Hope Eruabor | Contributor
Featured Image: Alysha Campbell is one of many students who have benefitted from the Black Canadian Studies Certificate. | Courtesy of Alexandra Isaac
The Black Canadian Studies Certificate at York provides students with an integrated examination of Black Canada through the historical, cultural and expressive production of people of African descent in the Americas.
It’s a “diverse curriculum that reflects their history and experiences while providing an understanding of their own relationship to the society in which they live,” according to Dr. Andrea Davis, the coordinator of the Black Canadian Studies Certificate and Department Chair of Humanities.
Being a part of the African Diaspora can make it complicated to navigate what it means to be Black in Canada. While Canada prides itself on being multicultural, Blackness seems to be separate from Canadian society collectively. This creates a distorted understanding of how Black people are actually a part of the Canadian historical narrative. Thus, making certificates such as the Black Canadian Studies Certificate necessary.
Aysha Campbell, a third-year sociology student, is enrolled in this certificate. “I’ve learned so much about myself and so much about my people,” says Campbell.
Black history in Canada is often glossed over in schools, focusing on the Underground Railroad and Canada being a saving grace. This creates a falsified image of Black history and presence in Canada.
“Prior to taking the certificate, I didn’t know how long Black people have been here,” explains Campbell.
“I thought that Black presence in Canada was recent. That’s what I was taught in the past, but through the certificate, I learned the contrary. Black people have been here before Canada was even Canada.”
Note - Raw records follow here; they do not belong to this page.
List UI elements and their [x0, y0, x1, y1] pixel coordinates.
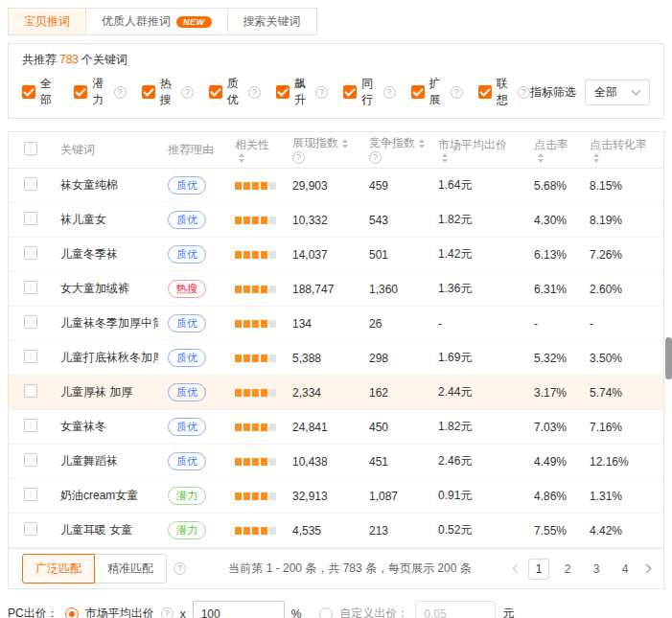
relevance-bar: [235, 389, 242, 397]
filter-option[interactable]: 飙升?: [276, 76, 328, 108]
filter-option[interactable]: 热搜?: [142, 76, 194, 108]
sort-icon[interactable]: [593, 153, 599, 163]
keyword-cell[interactable]: 儿童耳暖 女童: [51, 522, 158, 538]
sort-icon[interactable]: [342, 139, 348, 149]
filter-option[interactable]: 潜力?: [74, 76, 126, 108]
sort-icon[interactable]: [239, 153, 244, 163]
bid-info-icon[interactable]: ?: [161, 607, 174, 618]
row-checkbox[interactable]: [24, 315, 37, 329]
relevance-bar: [252, 355, 259, 362]
tab-search-keywords[interactable]: 搜索关键词: [228, 9, 316, 34]
reason-tag: 潜力: [168, 487, 206, 505]
row-checkbox[interactable]: [24, 384, 37, 398]
keyword-cell[interactable]: 儿童打底袜秋冬加厚: [51, 350, 158, 366]
unit-yuan: 元: [502, 606, 514, 618]
keyword-cell[interactable]: 儿童舞蹈袜: [51, 453, 158, 469]
exact-match-button[interactable]: 精准匹配: [95, 554, 167, 584]
keyword-cell[interactable]: 袜女童纯棉: [51, 177, 158, 194]
relevance-bar: [252, 389, 259, 397]
tab-product-keywords[interactable]: 宝贝推词: [9, 9, 86, 34]
checked-checkbox-icon[interactable]: [142, 85, 155, 99]
table-header: 关键词推荐理由相关性展现指数?竞争指数?市场平均出价点击率点击转化率: [9, 132, 663, 169]
relevance-bar: [252, 527, 259, 535]
info-icon[interactable]: ?: [292, 151, 305, 164]
relevance-bar: [269, 527, 276, 535]
keyword-cell[interactable]: 奶油cream女童: [51, 488, 158, 504]
info-icon[interactable]: ?: [518, 86, 530, 99]
custom-bid-radio[interactable]: [319, 607, 333, 618]
keyword-cell[interactable]: 儿童袜冬季加厚中筒: [51, 315, 158, 332]
reason-tag: 质优: [168, 349, 206, 367]
filter-option[interactable]: 同行?: [343, 76, 395, 108]
relevance-bar: [269, 355, 276, 362]
info-icon[interactable]: ?: [315, 86, 328, 99]
market-bid-radio[interactable]: [65, 607, 79, 618]
row-checkbox[interactable]: [24, 212, 37, 225]
row-checkbox[interactable]: [24, 177, 37, 191]
select-all-checkbox[interactable]: [24, 142, 37, 155]
column-header[interactable]: 竞争指数?: [359, 136, 429, 164]
checked-checkbox-icon[interactable]: [343, 85, 357, 99]
keyword-cell[interactable]: 女童袜冬: [51, 419, 158, 435]
reason-cell: 质优: [158, 211, 225, 229]
filter-option[interactable]: 联想?: [478, 76, 530, 108]
checked-checkbox-icon[interactable]: [22, 85, 35, 99]
column-header[interactable]: 点击转化率: [580, 138, 663, 163]
broad-match-button[interactable]: 广泛匹配: [22, 554, 95, 584]
relevance-bar: [261, 286, 267, 293]
keyword-cell[interactable]: 儿童冬季袜: [51, 246, 158, 263]
table-row: 袜儿童女质优10,3325431.82元4.30%8.19%: [9, 203, 663, 238]
sort-icon[interactable]: [538, 153, 544, 163]
checked-checkbox-icon[interactable]: [478, 85, 492, 99]
avg-bid-cell: 1.82元: [429, 212, 524, 228]
checked-checkbox-icon[interactable]: [74, 85, 87, 99]
match-info-icon[interactable]: ?: [174, 562, 186, 575]
column-label: 展现指数: [292, 136, 338, 150]
column-header[interactable]: 展现指数?: [283, 136, 359, 164]
page-number[interactable]: 1: [528, 559, 549, 580]
checked-checkbox-icon[interactable]: [209, 85, 222, 99]
row-checkbox[interactable]: [24, 488, 37, 501]
bid-percent-input[interactable]: [193, 601, 285, 618]
info-icon[interactable]: ?: [248, 86, 261, 99]
sort-icon[interactable]: [419, 139, 425, 149]
relevance-bar: [243, 423, 250, 431]
reason-cell: 质优: [158, 383, 225, 401]
column-label: 相关性: [235, 138, 269, 152]
info-icon[interactable]: ?: [451, 86, 463, 99]
relevance-bar: [235, 182, 242, 190]
filter-option[interactable]: 质优?: [209, 76, 261, 108]
row-checkbox[interactable]: [24, 453, 37, 467]
page-number[interactable]: 4: [614, 559, 636, 580]
checked-checkbox-icon[interactable]: [411, 85, 425, 99]
page-number[interactable]: 3: [586, 559, 607, 580]
prev-page-icon[interactable]: [513, 564, 522, 574]
reason-cell: 质优: [158, 314, 225, 332]
filter-option[interactable]: 扩展?: [411, 76, 463, 108]
page-number[interactable]: 2: [557, 559, 578, 580]
info-icon[interactable]: ?: [369, 151, 382, 164]
row-checkbox[interactable]: [24, 350, 37, 363]
vertical-scrollbar-thumb[interactable]: [665, 337, 672, 379]
info-icon[interactable]: ?: [383, 86, 396, 99]
column-header[interactable]: 点击率: [524, 138, 580, 163]
tab-audience-keywords[interactable]: 优质人群推词 NEW: [86, 9, 228, 34]
info-icon[interactable]: ?: [114, 86, 127, 99]
keyword-cell[interactable]: 儿童厚袜 加厚: [51, 384, 158, 401]
checked-checkbox-icon[interactable]: [276, 85, 290, 99]
sort-icon[interactable]: [442, 153, 448, 163]
row-checkbox[interactable]: [24, 281, 37, 294]
custom-bid-input[interactable]: [415, 601, 496, 618]
keyword-cell[interactable]: 女大童加绒裤: [51, 281, 158, 297]
row-checkbox[interactable]: [24, 246, 37, 260]
metric-filter-select[interactable]: 全部: [585, 80, 650, 105]
filter-option[interactable]: 全部: [22, 76, 58, 108]
keyword-cell[interactable]: 袜儿童女: [51, 212, 158, 228]
column-header[interactable]: 市场平均出价: [429, 138, 524, 163]
column-header[interactable]: 相关性: [225, 138, 283, 163]
next-page-icon[interactable]: [642, 564, 652, 574]
avg-bid-cell: 2.44元: [429, 384, 524, 401]
info-icon[interactable]: ?: [181, 86, 194, 99]
row-checkbox[interactable]: [24, 522, 37, 536]
row-checkbox[interactable]: [24, 419, 37, 432]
Though we are a part of a school community that has mass diversity, anti-blackness is still prevalent and clearly shown in the lack of Black professors, and in the lack of Black students in classrooms.
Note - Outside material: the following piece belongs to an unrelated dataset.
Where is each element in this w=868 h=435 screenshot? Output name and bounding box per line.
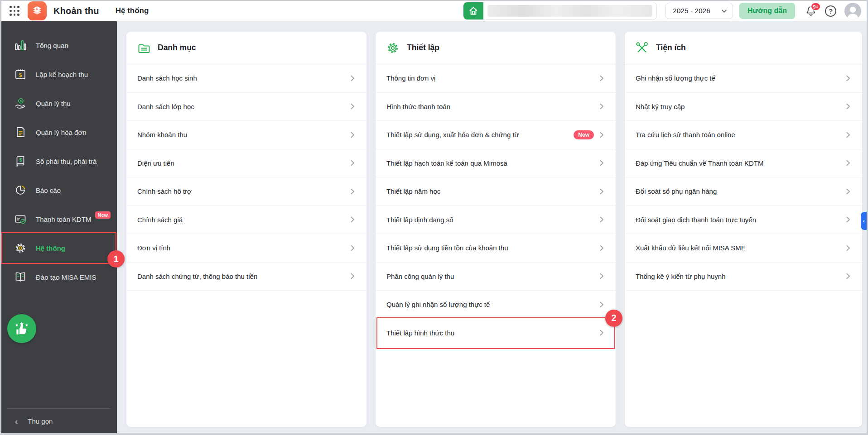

“On top of being one of the few Black people in class, you have to deal with anti-blackness from professors, classmates and/or the course materials. The certificate courses are filled with Black people, and provides more opportunities to be taught by Black professors, which can help in the overall academic success of Black students at York,” says Campbell.
The certificate is not about adding Blackness into white spaces, but creating spaces for Blackness. Black people need the freedom to be expressive in spaces that are unique to them. An integral aspect of our identity is our culture and history. Therefore, not having the space to correctly learn this is a concealment of our identity. Our society and education systems cannot continue to apply the same “one size fits all” standard, especially to racialized communities. Our Black excellence deserves to be learned and exclaimed.
“The certificate is the Afrocentric ray of sunshine in the clouds of Eurocentrism.”